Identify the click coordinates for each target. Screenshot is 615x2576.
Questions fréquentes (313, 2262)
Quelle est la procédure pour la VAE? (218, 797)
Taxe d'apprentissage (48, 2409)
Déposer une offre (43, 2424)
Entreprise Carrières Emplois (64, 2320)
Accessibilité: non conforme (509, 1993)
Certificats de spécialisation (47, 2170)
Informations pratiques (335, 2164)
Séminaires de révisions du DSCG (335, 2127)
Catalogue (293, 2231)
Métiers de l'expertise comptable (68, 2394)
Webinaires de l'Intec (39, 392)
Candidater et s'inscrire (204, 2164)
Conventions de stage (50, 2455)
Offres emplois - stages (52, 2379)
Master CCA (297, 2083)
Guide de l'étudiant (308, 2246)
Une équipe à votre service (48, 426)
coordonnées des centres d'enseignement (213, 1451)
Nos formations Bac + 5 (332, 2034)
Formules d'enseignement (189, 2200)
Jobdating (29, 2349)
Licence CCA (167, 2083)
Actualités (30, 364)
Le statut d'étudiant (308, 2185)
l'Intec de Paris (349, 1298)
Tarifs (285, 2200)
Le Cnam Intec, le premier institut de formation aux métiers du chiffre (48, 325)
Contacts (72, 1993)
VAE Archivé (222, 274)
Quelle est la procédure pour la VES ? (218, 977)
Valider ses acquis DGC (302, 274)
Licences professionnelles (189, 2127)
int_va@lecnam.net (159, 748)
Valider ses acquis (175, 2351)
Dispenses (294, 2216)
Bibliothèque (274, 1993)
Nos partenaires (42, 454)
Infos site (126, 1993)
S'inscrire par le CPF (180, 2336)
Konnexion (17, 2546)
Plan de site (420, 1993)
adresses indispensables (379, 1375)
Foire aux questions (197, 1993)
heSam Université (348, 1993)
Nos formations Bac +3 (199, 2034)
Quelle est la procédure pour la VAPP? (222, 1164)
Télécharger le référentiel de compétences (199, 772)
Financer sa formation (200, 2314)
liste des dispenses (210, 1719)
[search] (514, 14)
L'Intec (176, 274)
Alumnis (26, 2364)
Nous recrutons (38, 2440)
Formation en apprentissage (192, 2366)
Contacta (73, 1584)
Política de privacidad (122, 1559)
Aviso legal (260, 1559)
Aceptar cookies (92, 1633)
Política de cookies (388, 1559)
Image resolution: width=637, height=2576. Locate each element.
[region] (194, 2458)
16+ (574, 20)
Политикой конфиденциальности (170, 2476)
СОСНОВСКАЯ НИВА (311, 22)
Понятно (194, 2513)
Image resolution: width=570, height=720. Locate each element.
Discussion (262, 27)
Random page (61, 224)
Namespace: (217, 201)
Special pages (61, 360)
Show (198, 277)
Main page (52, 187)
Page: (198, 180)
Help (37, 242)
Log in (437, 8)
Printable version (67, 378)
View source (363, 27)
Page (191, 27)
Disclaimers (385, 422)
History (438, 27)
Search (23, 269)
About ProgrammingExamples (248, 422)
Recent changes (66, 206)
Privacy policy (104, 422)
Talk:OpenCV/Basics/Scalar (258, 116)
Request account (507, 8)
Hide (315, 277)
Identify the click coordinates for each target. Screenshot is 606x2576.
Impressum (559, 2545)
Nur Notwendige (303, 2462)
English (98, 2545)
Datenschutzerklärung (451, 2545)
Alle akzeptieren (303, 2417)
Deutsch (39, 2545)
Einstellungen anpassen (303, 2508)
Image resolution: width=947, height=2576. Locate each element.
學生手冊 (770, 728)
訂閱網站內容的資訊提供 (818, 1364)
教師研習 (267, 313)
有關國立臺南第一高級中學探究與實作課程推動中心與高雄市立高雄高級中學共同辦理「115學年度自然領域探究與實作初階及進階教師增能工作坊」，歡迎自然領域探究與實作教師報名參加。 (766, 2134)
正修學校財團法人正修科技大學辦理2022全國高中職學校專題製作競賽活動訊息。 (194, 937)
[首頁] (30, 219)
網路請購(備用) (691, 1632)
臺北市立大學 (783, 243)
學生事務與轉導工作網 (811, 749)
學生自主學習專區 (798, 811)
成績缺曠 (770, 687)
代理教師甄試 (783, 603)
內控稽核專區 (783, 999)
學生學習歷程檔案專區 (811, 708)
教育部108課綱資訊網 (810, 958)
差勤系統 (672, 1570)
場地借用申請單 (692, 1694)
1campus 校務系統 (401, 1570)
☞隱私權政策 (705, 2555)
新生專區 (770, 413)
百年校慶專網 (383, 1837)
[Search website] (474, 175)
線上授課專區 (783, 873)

____

### INSTRUCTIONS TO FOLLOW
Output every line of the listing exactly as written.

### RESULT BELOW
Identify the click coordinates for each target. Screenshot is 615x2576.
Questions fréquentes (313, 2262)
Quelle est la procédure pour la VAE? (218, 797)
Taxe d'apprentissage (48, 2409)
Déposer une offre (43, 2424)
Entreprise Carrières Emplois (64, 2320)
Accessibilité: non conforme (509, 1993)
Certificats de spécialisation (47, 2170)
Informations pratiques (335, 2164)
Séminaires de révisions du DSCG (335, 2127)
Catalogue (293, 2231)
Métiers de l'expertise comptable (68, 2394)
Webinaires de l'Intec (39, 392)
Candidater et s'inscrire (204, 2164)
Conventions de stage (50, 2455)
Offres emplois - stages (52, 2379)
Master CCA (297, 2083)
Guide de l'étudiant (308, 2246)
Une équipe à votre service (48, 426)
coordonnées des centres d'enseignement (213, 1451)
Nos formations Bac + 5 (332, 2034)
Formules d'enseignement (189, 2200)
Jobdating (29, 2349)
Licence CCA (167, 2083)
Actualités (30, 364)
Le statut d'étudiant (308, 2185)
l'Intec de Paris (349, 1298)
Tarifs (285, 2200)
Le Cnam Intec, le premier institut de formation aux métiers du chiffre (48, 325)
Contacts (72, 1993)
VAE Archivé (222, 274)
Quelle est la procédure pour la VES ? (218, 977)
Valider ses acquis DGC (302, 274)
Licences professionnelles (189, 2127)
int_va@lecnam.net (159, 748)
Valider ses acquis (175, 2351)
Dispenses (294, 2216)
Bibliothèque (274, 1993)
Nos partenaires (42, 454)
Infos site (126, 1993)
S'inscrire par le CPF (180, 2336)
Konnexion (17, 2546)
Plan de site (420, 1993)
adresses indispensables (379, 1375)
Foire aux questions (197, 1993)
heSam Université (348, 1993)
Nos formations Bac +3 (199, 2034)
Quelle est la procédure pour la VAPP? (222, 1164)
Télécharger le référentiel de compétences (199, 772)
Financer sa formation (200, 2314)
liste des dispenses (210, 1719)
[search] (514, 14)
L'Intec (176, 274)
Alumnis (26, 2364)
Nous recrutons (38, 2440)
Formation en apprentissage (192, 2366)
Contacta (73, 1584)
Política de privacidad (122, 1559)
Aviso legal (260, 1559)
Aceptar cookies (92, 1633)
Política de cookies (388, 1559)
Image resolution: width=637, height=2576. Locate each element.
[region] (194, 2458)
16+ (574, 20)
Политикой конфиденциальности (170, 2476)
СОСНОВСКАЯ НИВА (311, 22)
Понятно (194, 2513)
Image resolution: width=570, height=720. Locate each element.
Discussion (262, 27)
Random page (61, 224)
Namespace: (217, 201)
Special pages (61, 360)
Show (198, 277)
Main page (52, 187)
Page: (198, 180)
Help (37, 242)
Log in (437, 8)
Printable version (67, 378)
View source (363, 27)
Page (191, 27)
Disclaimers (385, 422)
History (438, 27)
Search (23, 269)
About ProgrammingExamples (248, 422)
Recent changes (66, 206)
Privacy policy (104, 422)
Talk:OpenCV/Basics/Scalar (258, 116)
Request account (507, 8)
Hide (315, 277)
Identify the click coordinates for each target. Screenshot is 606x2576.
Impressum (559, 2545)
Nur Notwendige (303, 2462)
English (98, 2545)
Datenschutzerklärung (451, 2545)
Alle akzeptieren (303, 2417)
Deutsch (39, 2545)
Einstellungen anpassen (303, 2508)
Image resolution: width=947, height=2576. Locate each element.
學生手冊 (770, 728)
訂閱網站內容的資訊提供 (818, 1364)
教師研習 (267, 313)
有關國立臺南第一高級中學探究與實作課程推動中心與高雄市立高雄高級中學共同辦理「115學年度自然領域探究與實作初階及進階教師增能工作坊」，歡迎自然領域探究與實作教師報名參加。 (766, 2134)
正修學校財團法人正修科技大學辦理2022全國高中職學校專題製作競賽活動訊息。 (194, 937)
[首頁] (30, 219)
網路請購(備用) (691, 1632)
臺北市立大學 (783, 243)
學生事務與轉導工作網 (811, 749)
學生自主學習專區 (798, 811)
成績缺曠 (770, 687)
代理教師甄試 (783, 603)
內控稽核專區 (783, 999)
學生學習歷程檔案專區 (811, 708)
教育部108課綱資訊網 (810, 958)
差勤系統 (672, 1570)
場地借用申請單 (692, 1694)
1campus 校務系統 (401, 1570)
☞隱私權政策 (705, 2555)
新生專區 (770, 413)
百年校慶專網 (383, 1837)
[Search website] (474, 175)
線上授課專區 (783, 873)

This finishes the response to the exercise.